Furthermore, we have customized a robotic platform, built by Chemspeed Technologies, to process and prepare the field cuttings for analysis. The Chemspeed platform can weigh cuttings, add solvent, filter the cuttings, and vacuum dry 16 different types of cuttings, or 48 samples total when measured in triplicate, within 24 hours. These steps recover the tags from the field cuttings for final analysis using pyrolysis-GCMS. The customized automation platform significantly reduces the time and manpower necessary to prepare the cuttings for characterization.

We have demonstrated the effectiveness of the NanoTagging technology during two field tests performed in 2019 and 2022 in Saudi Arabia during the drilling of two different vertical gas wells. Both field tests confirm the successful tagging of the drill cuttings with our tags and show the improved depth correlation of the cuttings. Furthermore, we designed an air-powered rapid-multiplexing tags injection apparatus to deliver sharp pulsed injection of each tag continuously to the mud during the 2nd field test using pre-programmed injection times and flow rates for each tag.

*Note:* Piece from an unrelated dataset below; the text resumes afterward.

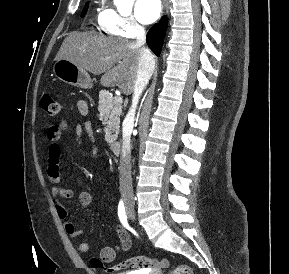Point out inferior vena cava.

The NanoTags for drill-cuttings depth correlation technology improves the current mud logging process and is cost-effective, straightforward, and environmentally friendly. This technology allows oil and gas operators to improve the quality of lithological and petrophysical analyses, enhance formation evaluation and geosteering practices, and control well placement with mud logging, thus helping to maximize oil recovery. The automation of the field dispensing of the different NanoTag barcodes into the mud and the automation of the lab extraction and detection workflow in combination with optical detection methods could make the tagging process a routine operation available for improving mud-logging data quality in the field.